EP-013 - DEVELOPMENT OF POPULATION PHARMACOKINETICS MODEL OF PYRAZINAMIDE AND OPTIMAL DOSE RECOMMENDATION FOR ELDERLY WITH DIABETES MELLITUS IN KOREAN TUBERCULOSIS PATIENTS.

R. Kim¹, R. Jayanti¹, T. Jang², J. Min³, J. Kim⁴, J. Oh⁵, H. Lee⁶, H. Lee⁷, K. Shin⁸, B. kang⁹, H. Kim¹⁰, Y. Ko¹¹, J. Kim¹², Y. Choi¹, P. Nguyen¹, Y. Cho¹, J. Shin¹; ¹Inje University, Busan, Republic of Korea, ²Kosin University, Busan, Republic of Korea, ³The Catholic University of Korea, Seoul St. Mary's Hospital, Seoul, Republic of Korea, ⁴The Catholic University of Korea, Incheon St. Mary's Hospital, Incheon, Republic of Korea, ⁵Korea University Guro Hospital, Seoul, Republic of Korea, ⁶Inje University Busan Paik Hospital, Busan, Republic of Korea, ⁷The Catholic University of Korea, Eunpyeong St. Mary's Hospital, Seoul, Republic of Korea, ⁸Yeungnam University Medical Center, Daegu, Republic of Korea, ⁹Dong-A University Hospital, Busan, Republic of Korea, ¹⁰Gyeongsang National University Changwon Hospital, Changwon, Republic of Korea, ¹¹Kangdong Sacred Heart Hospital, Seoul, Republic of Korea, ¹²The Catholic University of Korea, Uijeongbu St. Mary's Hospital, Seoul, Republic of Korea.

Background: Diabetes mellitus (DM) is common comorbidity that appeared among the elderly population, likely to complicate their clinical conditions. The effect of DM on the pharmacokinetics (PK) of anti-tuberculosis (TB) drugs remained arguable. However, DM potentially hampered successful TB treatment. Through the development of the population PK model, we aimed to provide optimal dosing of pyrazinamide (PZA) for the geriatric DM population with TB in regard to the probability of achieving the PK target.

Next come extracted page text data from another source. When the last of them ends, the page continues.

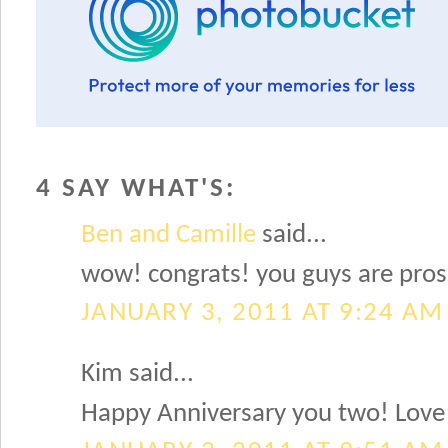
4 SAY WHAT'S:
Ben and Camille
said...
wow! congrats! you guys are pros!
JANUARY 3, 2011 AT 9:24 AM
Kim said...
Happy Anniversary you two! Love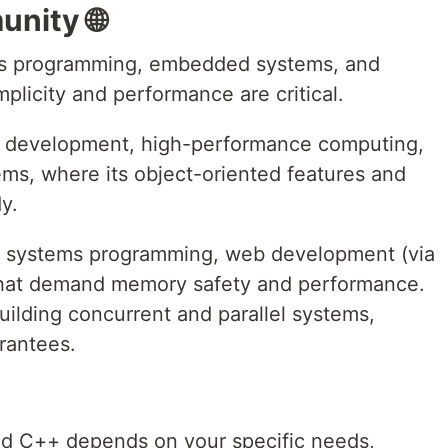
nity 🌐
ems programming, embedded systems, and
licity and performance are critical.
e development, high-performance computing,
ems, where its object-oriented features and
y.
or systems programming, web development (via
that demand memory safety and performance.
 building concurrent and parallel systems,
arantees.
d C++ depends on your specific needs,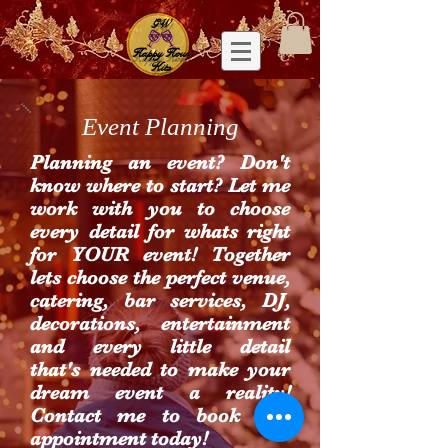
GW
Happy Hour
Kits
Event Planning
Planning an event? Don't
know where to start? Let me
work with you to choose
every detail for whats right
for YOUR event! Together
lets choose the perfect venue,
catering, bar services, DJ,
decorations, entertainment
and every little detail
that's needed to make your
dream event a reality!
Contact me to book and
appointment today!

Methods: PZA concentrations at random post-dose points, demographic characteristics, and clinical information were collected in a multicenter prospective cohort study from 13 hospitals in Korea. Population PK model was developed using a non-linear mixed effect method and dose simulation was carried out. Data from 610 TB patients were divided into a training and test dataset with a 4 to 1 ratio.

Results: A one-compartment model with allometric scaling for body size effect adequately described PK parameters of PZA. Geriatric patients (>70 years old) with DM were found as significant covariates, increasing the apparent clearance (CL/F) of PZA by 30% (CL/F: 4.49 L/h). Our model was externally evaluated using the test set and provided better predictive performance compared to the previously published model. Following our simulations to assess efficacy and toxicity, geriatric DM patients with TB required higher doses of PZA in order to achieve the area under concentration from 0 to 24 hours (AUC0-24) target of ≥ 363 mg.h/L.

Conclusion: The established population PK model sufficiently described the PK parameters of PZA in Korean TB patients. Our model can be useful in therapeutic drug monitoring to suggest the optimal dose of PZA, particularly for the geriatric DM population with TB.